— Exercise brief —
Exactly and without additions, transcribe the line that contains "Image attached. Label: right lung upper lobe." and every line after it in the data.

Saved entries:
------------------------
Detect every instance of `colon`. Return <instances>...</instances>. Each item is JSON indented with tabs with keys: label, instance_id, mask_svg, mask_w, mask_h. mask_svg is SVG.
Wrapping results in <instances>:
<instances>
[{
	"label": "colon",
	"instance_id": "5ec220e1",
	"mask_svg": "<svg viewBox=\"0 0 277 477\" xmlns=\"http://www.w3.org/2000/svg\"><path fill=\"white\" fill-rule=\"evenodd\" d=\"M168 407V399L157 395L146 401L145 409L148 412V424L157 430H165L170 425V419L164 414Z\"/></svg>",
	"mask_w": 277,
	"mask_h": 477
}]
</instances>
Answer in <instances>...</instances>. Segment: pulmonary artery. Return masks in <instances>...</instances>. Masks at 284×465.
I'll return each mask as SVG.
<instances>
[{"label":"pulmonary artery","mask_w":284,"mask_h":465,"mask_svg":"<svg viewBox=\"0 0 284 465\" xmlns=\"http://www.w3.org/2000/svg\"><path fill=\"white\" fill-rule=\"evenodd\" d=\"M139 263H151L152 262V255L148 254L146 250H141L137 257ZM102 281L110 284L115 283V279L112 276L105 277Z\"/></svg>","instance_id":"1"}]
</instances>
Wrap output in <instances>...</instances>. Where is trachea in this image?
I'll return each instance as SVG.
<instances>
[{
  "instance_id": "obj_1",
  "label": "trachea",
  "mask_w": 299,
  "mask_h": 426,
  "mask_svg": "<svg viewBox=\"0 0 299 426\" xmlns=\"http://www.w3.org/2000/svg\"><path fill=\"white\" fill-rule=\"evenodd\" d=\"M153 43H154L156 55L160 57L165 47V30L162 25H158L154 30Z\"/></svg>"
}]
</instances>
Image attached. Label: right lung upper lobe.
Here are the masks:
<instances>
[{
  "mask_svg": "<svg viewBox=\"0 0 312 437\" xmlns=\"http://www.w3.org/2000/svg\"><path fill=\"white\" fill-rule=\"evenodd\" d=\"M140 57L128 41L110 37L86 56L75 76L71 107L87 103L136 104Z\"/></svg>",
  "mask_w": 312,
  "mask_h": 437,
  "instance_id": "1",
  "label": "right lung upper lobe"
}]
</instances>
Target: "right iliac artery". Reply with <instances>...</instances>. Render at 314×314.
------------------------
— Answer to this problem —
Image attached. Label: right lung upper lobe.
Here are the masks:
<instances>
[{
  "mask_svg": "<svg viewBox=\"0 0 312 437\" xmlns=\"http://www.w3.org/2000/svg\"><path fill=\"white\" fill-rule=\"evenodd\" d=\"M140 57L128 41L110 37L86 56L75 76L71 107L87 103L136 104Z\"/></svg>",
  "mask_w": 312,
  "mask_h": 437,
  "instance_id": "1",
  "label": "right lung upper lobe"
}]
</instances>
Target: "right iliac artery". Reply with <instances>...</instances>. Render at 314×314.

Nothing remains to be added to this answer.